AntennaHouse XSL Formatter - so close, and yet...

[originally posted on 4/7/09]

I almost but not quite found the solution to yesterday’s problem.

Starting with XSL Formatter version 3.x, the ability exists to inline EPS files in a PDF generated directly from XSL Formatter, eliminating the need to go through Distiller, and thus solving the problem of not having figure tagging in the PostScript output. Well, almost. There’s always a catch, isn’t there?

The 3.x+ EPS inclusion functionality relies on an external processing tool, either Ghostscript or Distiller, to turn the EPS into a PDF, which XSL Formatter then inlines into the PDF it’s outputting. Unfortuantely, XSL Formatter can’t do this with tagging turned on: PDF output error. (3106)
TaggedPDF fails because of importing pdf

So, despite being tantalizingly close to a solution, this one isn’t quite going to work.

The next step is going to be to see if the EPS can’t be manually inlined. A little hokey, I know, but less hokey than a pre- or post-processing step that would try to associate figures in the FO with objects in the PS or PDF output and tag them there.

Some notes on Antenna House’s XSL Formatter, PostScript, and related things

XSL Formatter from Antenna House is, as far as I can tell, the best XSL-FO renderer on the market today for dealing with multilingual content. RTL, Asian character sets, line breaking in non-Latin languages – XSL Formatter does them better than any of the other renderers on the market.

That’s not to say it’s perfect, however. My current challenge is to figure out a way to output Section 508-compliant PDF from XSL-FO using XSL Formatter, and it’s definitely a challenge.

Way back in the murky depths of time, when this tool that I’m working on was first designed, XSL Formatter was somewhere around version 2.4 and didn’t support inlining EPS images at full resolution – it would use the preview raster image, and that was the end of it. To get around this, you could export to PostScript instead of going directly to PDF, and then use Acrobat Distiller to turn the PS into PDF, which would incorporate the EPS at an arbitrary resolution of your specification.

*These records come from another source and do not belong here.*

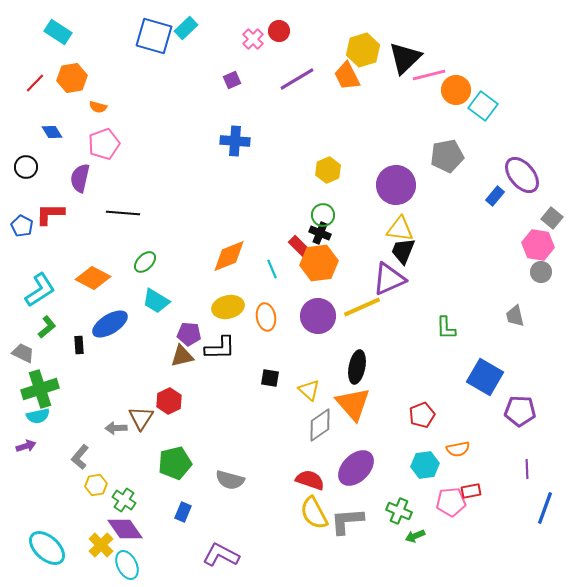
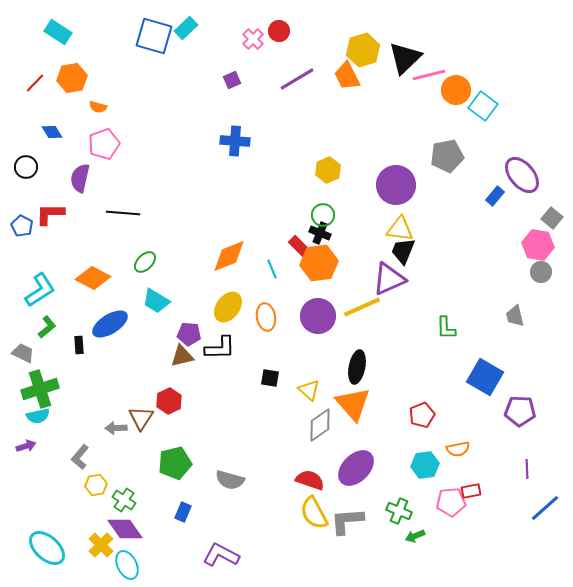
yellow ellipse at (228, 307): rotated 40 degrees counterclockwise
blue line at (545, 508): rotated 28 degrees clockwise
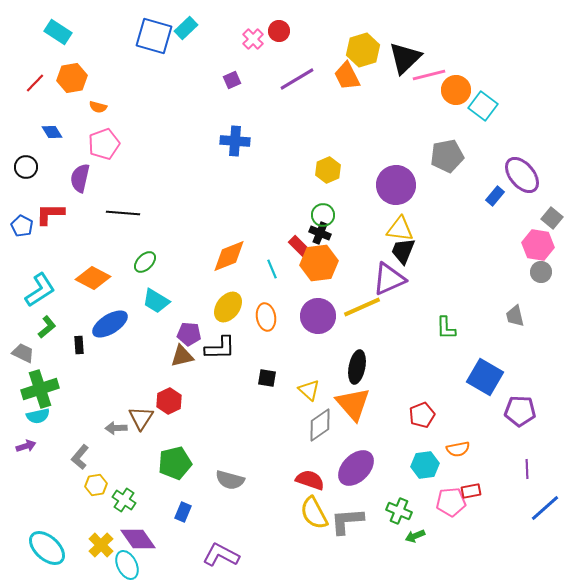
black square at (270, 378): moved 3 px left
purple diamond at (125, 529): moved 13 px right, 10 px down
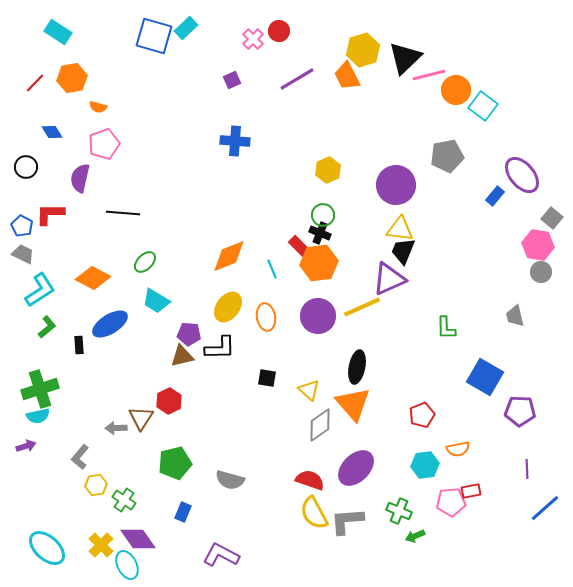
gray trapezoid at (23, 353): moved 99 px up
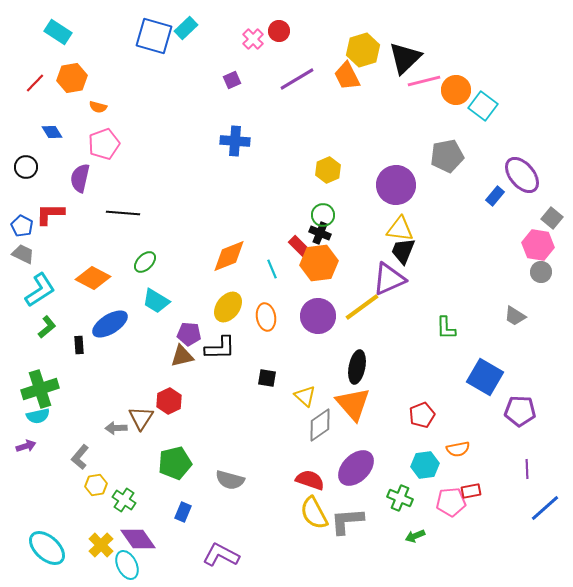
pink line at (429, 75): moved 5 px left, 6 px down
yellow line at (362, 307): rotated 12 degrees counterclockwise
gray trapezoid at (515, 316): rotated 45 degrees counterclockwise
yellow triangle at (309, 390): moved 4 px left, 6 px down
green cross at (399, 511): moved 1 px right, 13 px up
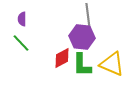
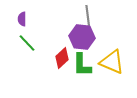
gray line: moved 2 px down
green line: moved 6 px right
red diamond: rotated 15 degrees counterclockwise
yellow triangle: moved 2 px up
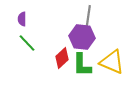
gray line: rotated 15 degrees clockwise
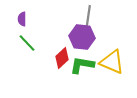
green L-shape: rotated 100 degrees clockwise
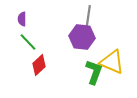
green line: moved 1 px right, 1 px up
red diamond: moved 23 px left, 7 px down
green L-shape: moved 12 px right, 7 px down; rotated 100 degrees clockwise
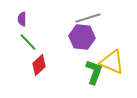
gray line: rotated 65 degrees clockwise
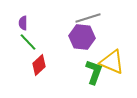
purple semicircle: moved 1 px right, 4 px down
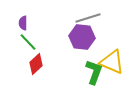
red diamond: moved 3 px left, 1 px up
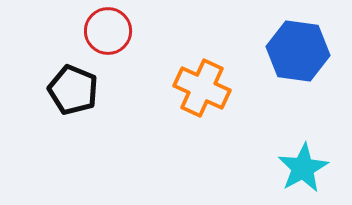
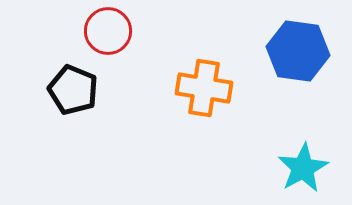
orange cross: moved 2 px right; rotated 16 degrees counterclockwise
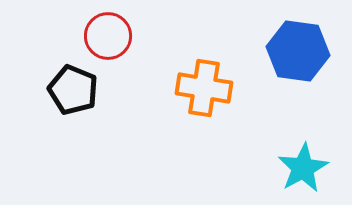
red circle: moved 5 px down
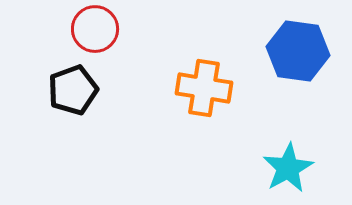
red circle: moved 13 px left, 7 px up
black pentagon: rotated 30 degrees clockwise
cyan star: moved 15 px left
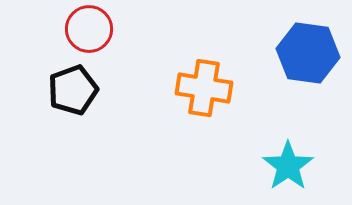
red circle: moved 6 px left
blue hexagon: moved 10 px right, 2 px down
cyan star: moved 2 px up; rotated 6 degrees counterclockwise
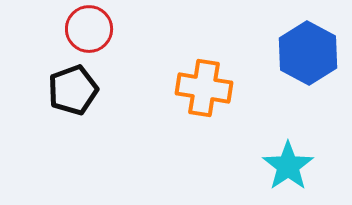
blue hexagon: rotated 20 degrees clockwise
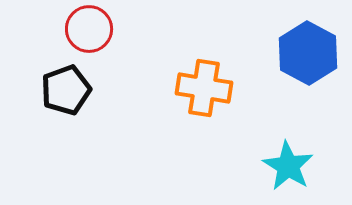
black pentagon: moved 7 px left
cyan star: rotated 6 degrees counterclockwise
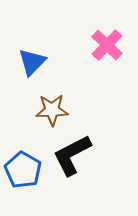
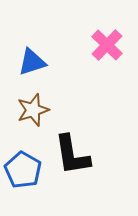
blue triangle: rotated 28 degrees clockwise
brown star: moved 19 px left; rotated 16 degrees counterclockwise
black L-shape: rotated 72 degrees counterclockwise
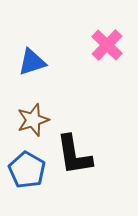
brown star: moved 10 px down
black L-shape: moved 2 px right
blue pentagon: moved 4 px right
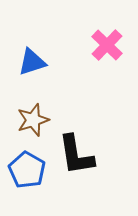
black L-shape: moved 2 px right
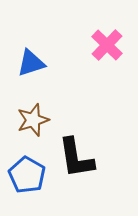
blue triangle: moved 1 px left, 1 px down
black L-shape: moved 3 px down
blue pentagon: moved 5 px down
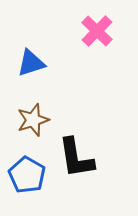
pink cross: moved 10 px left, 14 px up
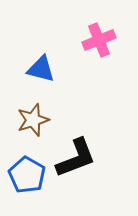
pink cross: moved 2 px right, 9 px down; rotated 24 degrees clockwise
blue triangle: moved 10 px right, 6 px down; rotated 32 degrees clockwise
black L-shape: rotated 102 degrees counterclockwise
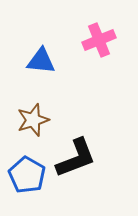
blue triangle: moved 8 px up; rotated 8 degrees counterclockwise
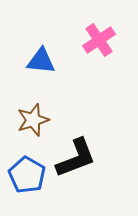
pink cross: rotated 12 degrees counterclockwise
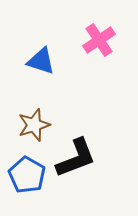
blue triangle: rotated 12 degrees clockwise
brown star: moved 1 px right, 5 px down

Fast forward to today, past several XSL Formatter updates, and the client now has a pressing need to produce Section 508-compliant PDFs for online publication. As per Adobe, this is done via tagged PDF, which when done right produces a nicely-ordered set of objects in the PDF that have alt text tags associated with them. This, dear readers, is where the trouble starts.

XSL-FO doesn’t understand the concept of alt-text tags, but that’s OK – XSLFormatter has the axf:alttext attribute to compensate. You can then enable tags in your rendition config, either via the pdf-settings element in the XfoSettings.xml config file or the xfo.setPdfTag(true) if you’re going in via the API. And, when you output directly to PDF, all is well – you get lovely tagged figures that make your documents (more) usable for the visually impared.

But…we’re not rendering directly to PDF. Because of the EPS issue, we’re rendering to PostScript, and then using Distiller to go to PDF. This is a problem, because despite the options, XSL Formatter does not correctly output tagging information to PostScript. Using pdfmarks, adding tagged figures to PostScript shouldn’t be a problem. You can see an example of how to do it the hard way here. It doesn’t seem to matter what options you set or how your XSL-FO is structured – XSL Formatter just isn’t producing the expected information in the PS.

That’s the challenge; hopefully I’ll be able to post a solution here soon, one that isn’t “wait for Antenna House to fix broken PostScript renderer”.